*** Opening of Information supplied ***

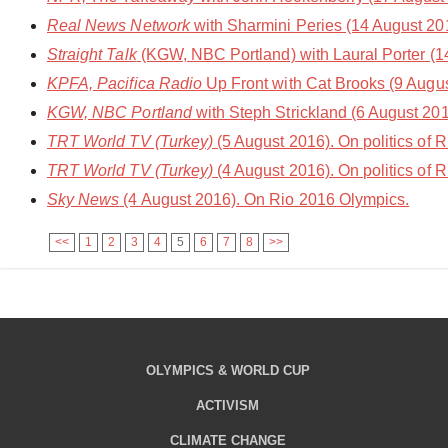
Real News Network
with Sharmini Peries (14 August 20
Straight Talk
(KGW, NBC Portland) with Laural Porter (1
KPFA, Pacifica Radio
Up Front with Cat Brooks (9 August
KGW, NBC Portland
with Steph Strickland (6 August 201
TRT World TV (Turkey)
(5 August 2016). On politics of 
TRT World TV (Turkey)
(4 August 2016). On politics of 
Sky News
(4 August 2016). On Rio 2016 Olympics.
<<
1
2
3
4
5
6
7
8
>>
OLYMPICS & WORLD CUP
ACTIVISM
CLIMATE CHANGE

*** Close of Information supplied ***

Leave the pictures aside and output each entry exactly as it stands.

Exercise result:
Real News Network
with Sharmini Peries (14 August 20
Straight Talk
(KGW, NBC Portland) with Laural Porter (1
KPFA, Pacifica Radio
Up Front with Cat Brooks (9 August
KGW, NBC Portland
with Steph Strickland (6 August 201
TRT World TV (Turkey)
(5 August 2016). On politics of 
TRT World TV (Turkey)
(4 August 2016). On politics of 
Sky News
(4 August 2016). On Rio 2016 Olympics.
<<
1
2
3
4
5
6
7
8
>>
OLYMPICS & WORLD CUP
ACTIVISM
CLIMATE CHANGE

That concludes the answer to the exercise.